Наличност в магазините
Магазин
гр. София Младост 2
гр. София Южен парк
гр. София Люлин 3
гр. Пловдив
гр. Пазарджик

⁂

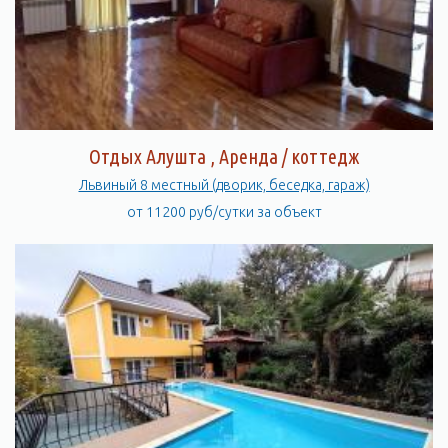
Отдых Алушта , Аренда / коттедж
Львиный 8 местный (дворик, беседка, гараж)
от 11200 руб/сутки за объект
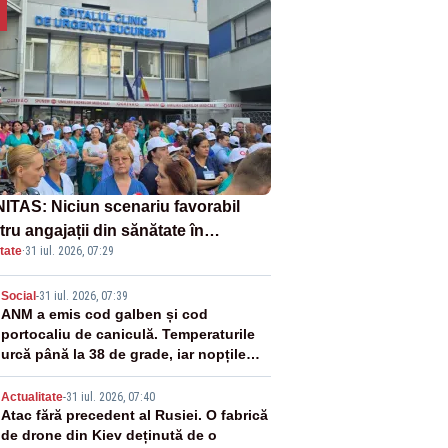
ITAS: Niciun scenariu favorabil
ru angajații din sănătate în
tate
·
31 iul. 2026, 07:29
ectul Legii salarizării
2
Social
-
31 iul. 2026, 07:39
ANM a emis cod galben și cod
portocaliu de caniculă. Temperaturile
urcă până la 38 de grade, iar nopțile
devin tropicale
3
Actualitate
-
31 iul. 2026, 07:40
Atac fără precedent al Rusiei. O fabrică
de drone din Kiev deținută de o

⁂

**Work task**
Make a tally of the lines in this material that hold the string "София", then give that number without any other words.

**Result of the exercise**
3